The sauce for this succulent and crispy duck recipe is from The New York Times, January 19, 2005, but the method of cooking the duck comes from my own experimentation based on conversations with chefs on cruises we've taken. Since most of the work is done well before serving, this is perfect for an impressive dinner party.
Yield: 4 generous servings The ducks can be readied for roasting and the sauce can be prepared up to 24 hours before serving.
Quarter the ducks, remove any excess fat, and rub with a mixture of the shallot/pepper mixture, garlic, and ginger in a 1::1::1 ratio. Place the duck, skin side up, on a rack in a roasting pan (you'll probably need two pans for the eight quarters). Cover them with plastic wrap, sealing tightly, and put into the refrigerator until three hours before serving.

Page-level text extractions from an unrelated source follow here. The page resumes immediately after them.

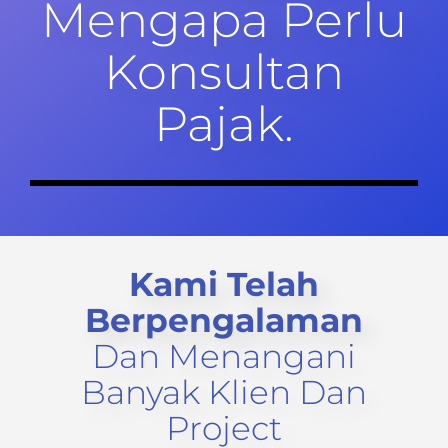
Mengapa Perlu
Konsultan
Pajak.
Kami Telah
Berpengalaman
Dan Menangani
Banyak Klien Dan
Project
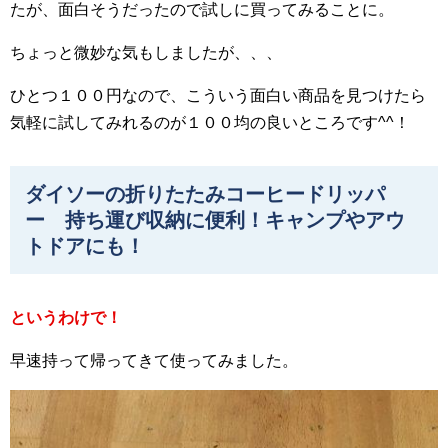
たが、面白そうだったので試しに買ってみることに。
ちょっと微妙な気もしましたが、、、
ひとつ１００円なので、こういう面白い商品を見つけたら
気軽に試してみれるのが１００均の良いところです^^！
ダイソーの折りたたみコーヒードリッパ
ー 持ち運び収納に便利！キャンプやアウ
トドアにも！
というわけで！
早速持って帰ってきて使ってみました。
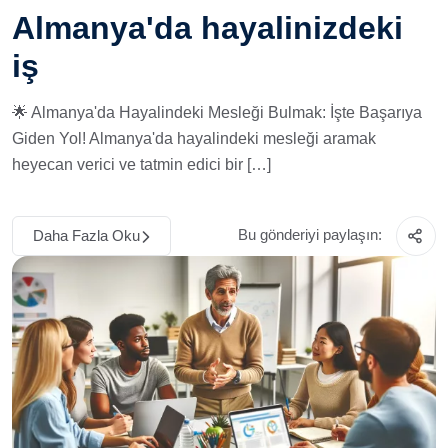
Almanya'da hayalinizdeki
iş
🌟 Almanya'da Hayalindeki Mesleği Bulmak: İşte Başarıya
Giden Yol! Almanya'da hayalindeki mesleği aramak
heyecan verici ve tatmin edici bir […]
Bu gönderiyi paylaşın:
Daha Fazla Oku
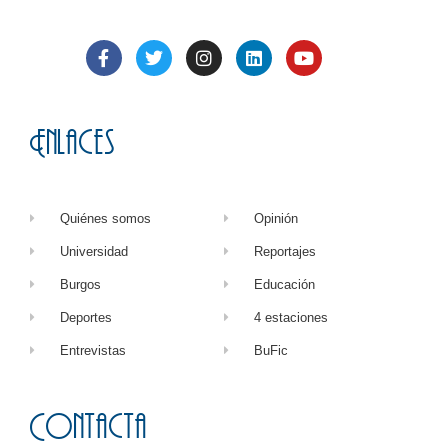
Enlaces
Quiénes somos
Opinión
Universidad
Reportajes
Burgos
Educación
Deportes
4 estaciones
Entrevistas
BuFic
Contacta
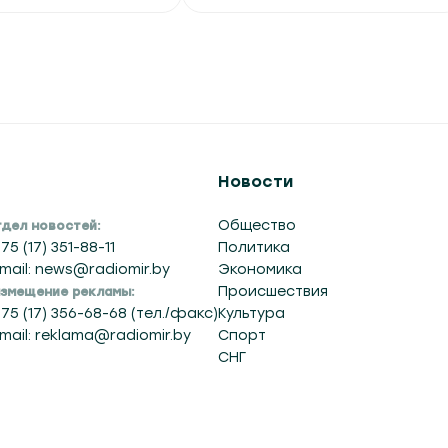
дородные газы
Вчера в 14:01
:23
Новости
Общество
дел новостей:
75 (17) 351-88-11
Политика
mail: news@radiomir.by
Экономика
Происшествия
змещение рекламы:
75 (17) 356-68-68 (тел./факс)
Культура
mail: reklama@radiomir.by
Спорт
СНГ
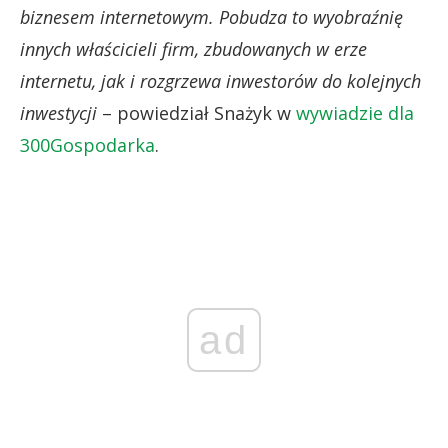
biznesem internetowym. Pobudza to wyobraźnię
innych właścicieli firm, zbudowanych w erze
internetu, jak i rozgrzewa inwestorów do kolejnych
inwestycji
– powiedział Snażyk w
wywiadzie dla
300Gospodarka
.
ad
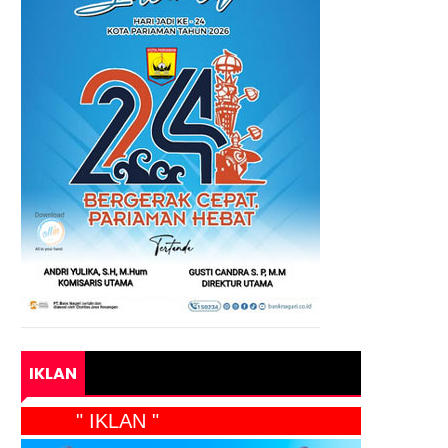
IKLAN
" IKLAN "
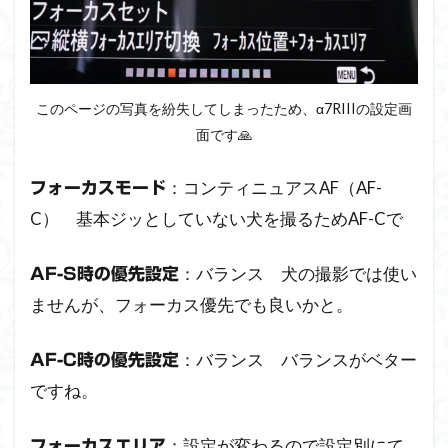
このページの写真を紛失してしまったため、α7RIIIの設定画
面です🙏
：コンティニュアスAF（AF-
フォーカスモード
C） 基本ジッとしていない犬を撮るためAF-Cで
：バランス 犬の撮影では使い
AF-S時の優先設定
ませんが、フォーカス優先でも良いかと。
：バランス バランスがベター
AF-C時の優先設定
ですね。
：設定が変わるので設定別にて
フォーカスエリア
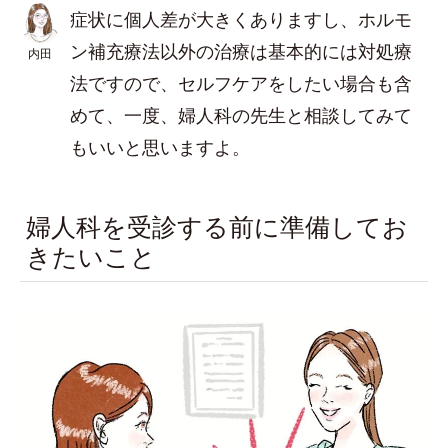
症状に個人差が大きくありますし、ホルモ
ン補充療法以外の治療は基本的には対処療
内田
法ですので、セルフケアをしたい場合も含
めて、一度、婦人科の先生と相談してみて
もいいと思いますよ。
婦人科を受診する前に準備してお
きたいこと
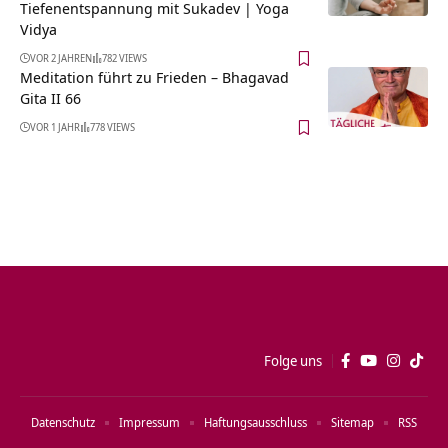
Tiefenentspannung mit Sukadev | Yoga
Vidya
VOR 2 JAHREN
782 VIEWS
Meditation führt zu Frieden – Bhagavad
Gita II 66
VOR 1 JAHR
778 VIEWS
Folge uns
Datenschutz
Impressum
Haftungsausschluss
Sitemap
RSS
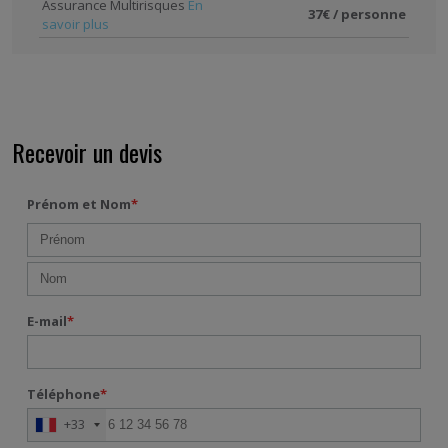
Assurance Multirisques
En
37€ / personne
savoir plus
Recevoir un devis
Prénom et Nom
*
E-mail
*
Téléphone
*
+33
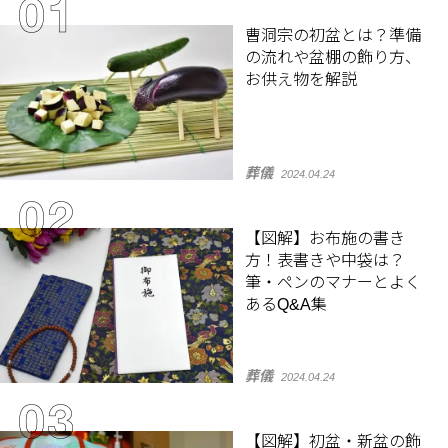
曹洞宗の初盆とは？準備
の流れや盆棚の飾り方、
お供え物を解説
葬儀
2024.04.24
【図解】お布施の書き
方！表書きや中袋は？
筆・ペンのマナーとよく
あるQ&A集
葬儀
2024.04.24
【図解】初盆・新盆の飾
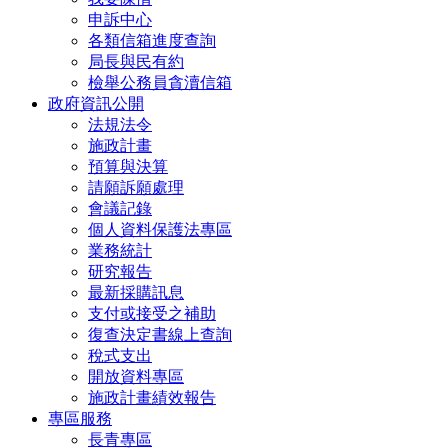
申訴中心
各類信箱進度查詢
局長與民有約
檢舉公務員貪瀆信箱
政府資訊公開
法規法令
施政計畫
預算與決算
請願訴願處理
會議記錄
個人資料保護法專區
業務統計
研究報告
最新採購訊息
支付或接受之補助
復查決定書線上查詢
稅式支出
開放資料專區
施政計畫績效報告
專區服務
長青專區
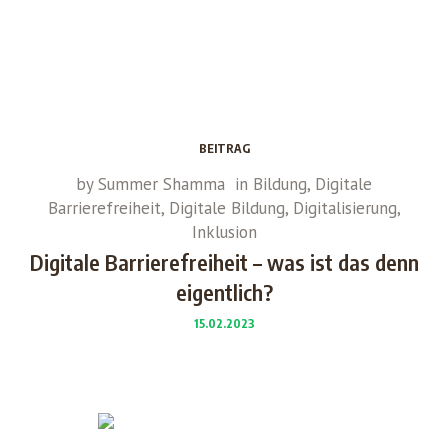
BEITRAG
by
Summer Shamma
in
Bildung
,
Digitale
Barrierefreiheit
,
Digitale Bildung
,
Digitalisierung
,
Inklusion
Digitale Barrierefreiheit – was ist das denn
eigentlich?
15.02.2023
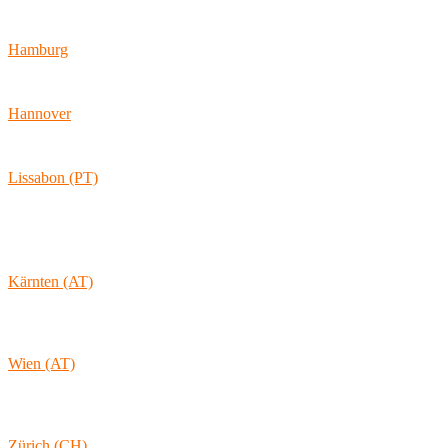
Hamburger Allee 45
60486 Frankfurt am Main
Hamburg
Ballindamm 7
20095 Hamburg
Hannover
Vahrenwalder Str. 156
30165 Hannover
Lissabon (PT)
Av. Coronel Eduardo Galhardo 7D -1D
1170-105 Lisboa
Portugal
Kärnten (AT)
Wolkersdorf 40
9431 St. Stefan
Österreich
Wien (AT)
Lambertgasse 3/2/13
1160 Wien
Österreich
Zürich (CH)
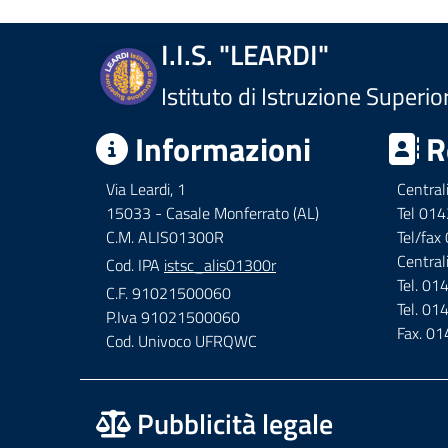
I.I.S. "LEARDI"
Istituto di Istruzione Superio
Informazioni
R
Via Leardi, 1
Central
15033 - Casale Monferrato (AL)
Tel 01
C.M. ALIS01300R
Tel/fa
Central
Cod. IPA
istsc_alis01300r
Tel. 0
C.F. 91021500060
Tel. 0
P.Iva 91021500060
Fax. 0
Cod. Univoco UFRQWC
Pubblicità legale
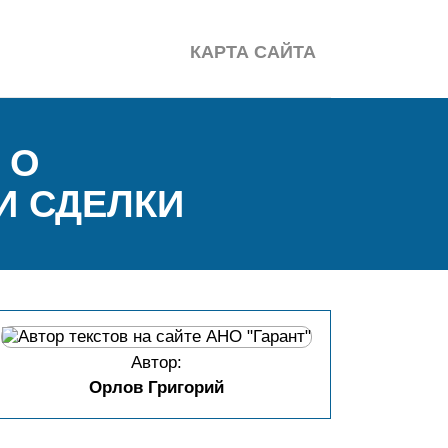
КАРТА САЙТА
 О
И СДЕЛКИ
Автор:
Орлов Григорий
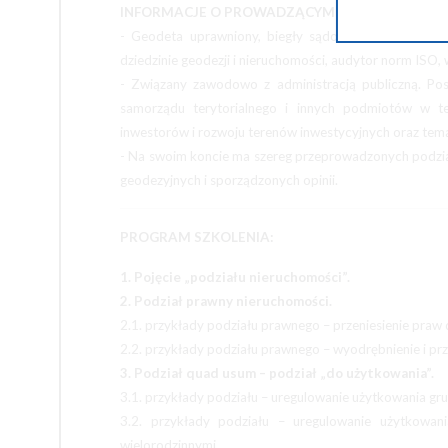
INFORMACJE O PROWADZĄCYM SZKOLENIE:
- Geodeta uprawniony, biegły sądowy, geodeta powi
dziedzinie geodezji i nieruchomości, audytor norm ISO, 
- Związany zawodowo z administracją publiczną. Pos
samorządu terytorialnego i innych podmiotów w tem
inwestorów i rozwoju terenów inwestycyjnych oraz te
- Na swoim koncie ma szereg przeprowadzonych podzia
geodezyjnych i sporządzonych opinii.
PROGRAM SZKOLENIA:
1. Pojęcie „podziału nieruchomości”.
2. Podział prawny nieruchomości.
2.1. przykłady podziału prawnego – przeniesienie praw
2.2. przykłady podziału prawnego – wyodrębnienie i prze
3. Podział quad usum – podział „do użytkowania”.
3.1. przykłady podziału – uregulowanie użytkowania 
3.2. przykłady podziału – uregulowanie użytkowa
wielorodzinnymi.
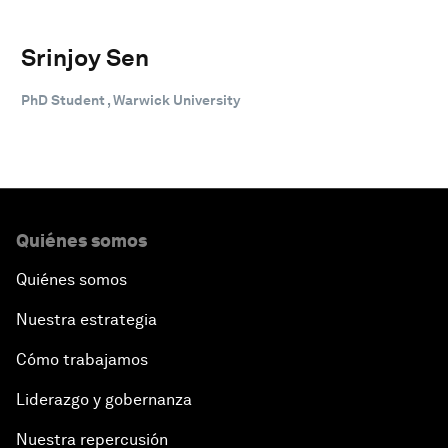
Srinjoy Sen
PhD Student , Warwick University
Quiénes somos
Quiénes somos
Nuestra estrategia
Cómo trabajamos
Liderazgo y gobernanza
Nuestra repercusión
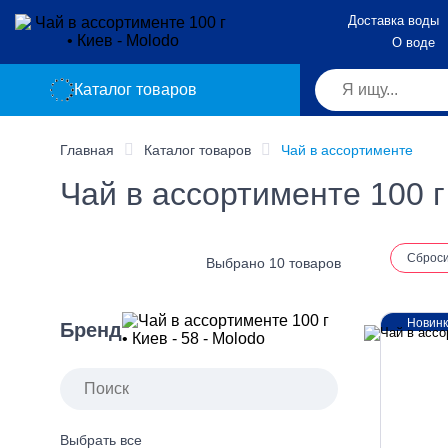
Доставка воды
О воде
Каталог товаров
Главная
Каталог товаров
Чай в ассортименте
Чай в ассортименте 100 г
Сброс
Выбрано 10 товаров
Новин
Бренд
Выбрать все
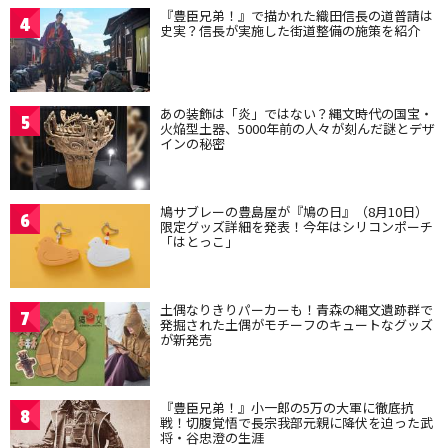
『豊臣兄弟！』で描かれた織田信長の道普請は
4
史実？信長が実施した街道整備の施策を紹介
あの装飾は「炎」ではない？縄文時代の国宝・
5
火焔型土器、5000年前の人々が刻んだ謎とデザ
インの秘密
鳩サブレーの豊島屋が『鳩の日』（8月10日）
6
限定グッズ詳細を発表！今年はシリコンポーチ
「はとっこ」
土偶なりきりパーカーも！青森の縄文遺跡群で
7
発掘された土偶がモチーフのキュートなグッズ
が新発売
『豊臣兄弟！』小一郎の5万の大軍に徹底抗
8
戦！切腹覚悟で長宗我部元親に降伏を迫った武
将・谷忠澄の生涯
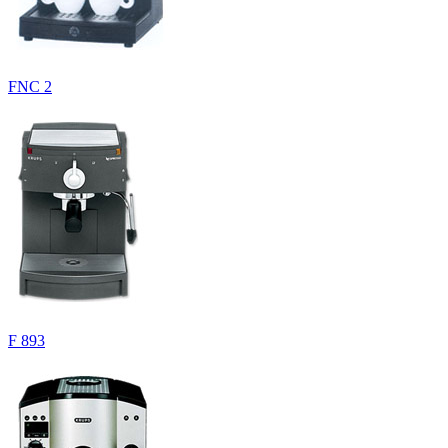
FNC 2
F 893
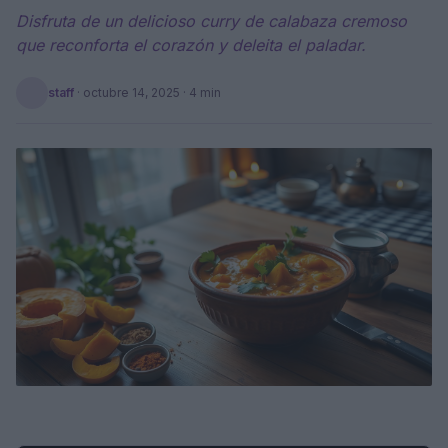
Disfruta de un delicioso curry de calabaza cremoso
que reconforta el corazón y deleita el paladar.
staff
·
octubre 14, 2025
· 4 min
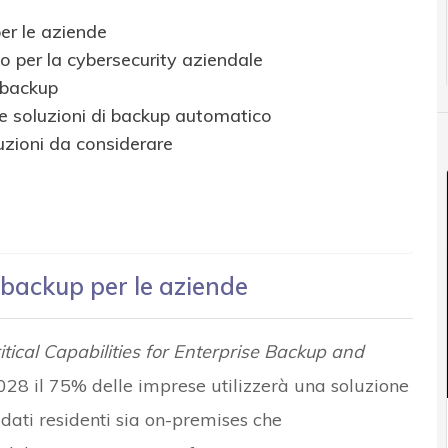
per le aziende
 per la cybersecurity aziendale
 backup
 le soluzioni di backup automatico
uzioni da considerare
i backup per le aziende
itical Capabilities for Enterprise Backup and
 2028 il 75% delle imprese utilizzerà una soluzione
i dati residenti sia on-premises che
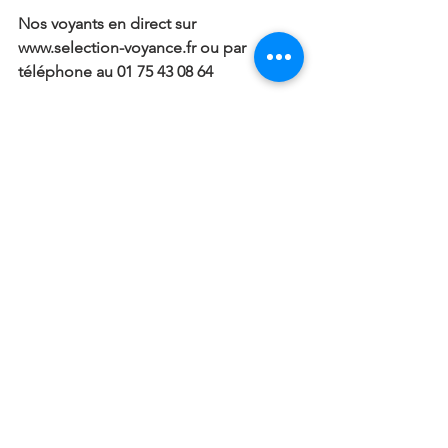
Nos voyants en direct sur 
www.selection-voyance.fr ou par 
téléphone au 01 75 43 08 64
Articles
Voir tout
Posts récents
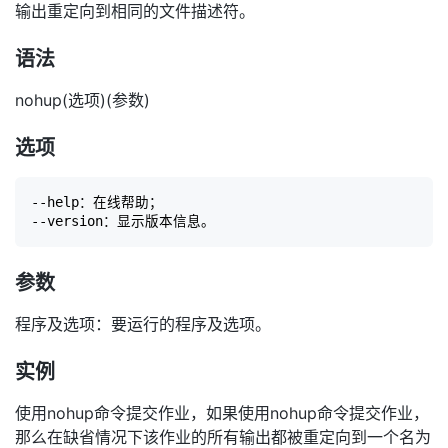
输出重定向到相同的文件描述符。
语法
nohup(选项)(参数)
选项
--help：在线帮助；

参数
程序及选项：要运行的程序及选项。
实例
使用nohup命令提交作业，如果使用nohup命令提交作业，
那么在缺省情况下该作业的所有输出都被重定向到一个名为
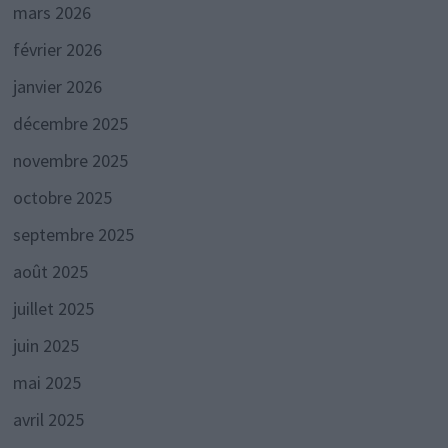
mars 2026
février 2026
janvier 2026
décembre 2025
novembre 2025
octobre 2025
septembre 2025
août 2025
juillet 2025
juin 2025
mai 2025
avril 2025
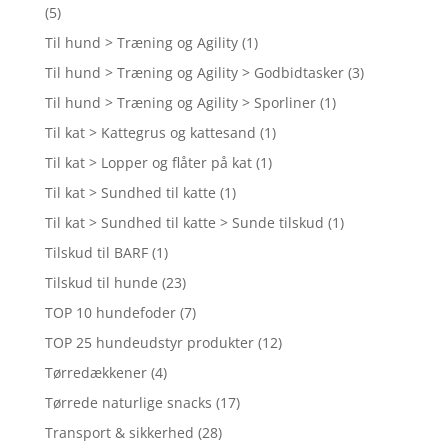
(5)
Til hund > Træning og Agility
(1)
Til hund > Træning og Agility > Godbidtasker
(3)
Til hund > Træning og Agility > Sporliner
(1)
Til kat > Kattegrus og kattesand
(1)
Til kat > Lopper og flåter på kat
(1)
Til kat > Sundhed til katte
(1)
Til kat > Sundhed til katte > Sunde tilskud
(1)
Tilskud til BARF
(1)
Tilskud til hunde
(23)
TOP 10 hundefoder
(7)
TOP 25 hundeudstyr produkter
(12)
Tørredækkener
(4)
Tørrede naturlige snacks
(17)
Transport & sikkerhed
(28)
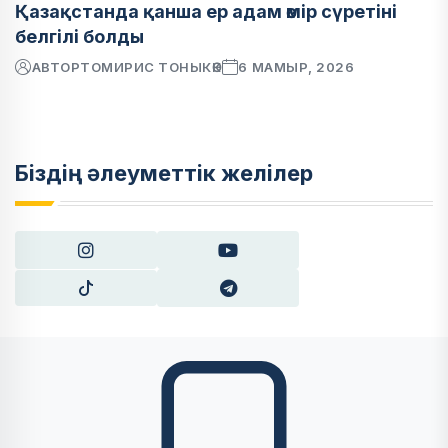
Қазақстанда қанша ер адам өмір сүретіні
белгілі болды
АВТОР
ТОМИРИС ТОНЫКӨК
6 МАМЫР, 2026
Біздің әлеуметтік желілер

Peel, quarter, and core the apple. Put the onion and the apple in a food processor and finely chop. Put them into a saucepan with the blueberries, sugars, star anise, zests, and vinegar. Over high heat, bring the mixture to a boil, then simmer until pulpy and beginning to thicken, about 30 minutes. After 20 minutes, the mixture will appear quite liquid, but after 30 minutes it will begin to thicken. When cool, it will be more of a sauce. Discard any whole star anise, pour the sauce into a sterilized jar, and cover tightly. If you are serving the duck within 24 hours, leave the sauce at room temperature; otherwise refrigerate.
Preheat the oven to 375°F. Approximately 2 1/2 hours before serving, put the duck into the preheated oven. Keep an eye on the pans; you might need to empty some of the fat to avoid spillage. A half hour before serving, raise the temperature to 450°F. The duck should be crispy and tender when done. Serve each quarter with about 1/4 cup of sauce poured over. Serve extra sauce on the side. If you wish, you can remove the rib bones from the duck before serving.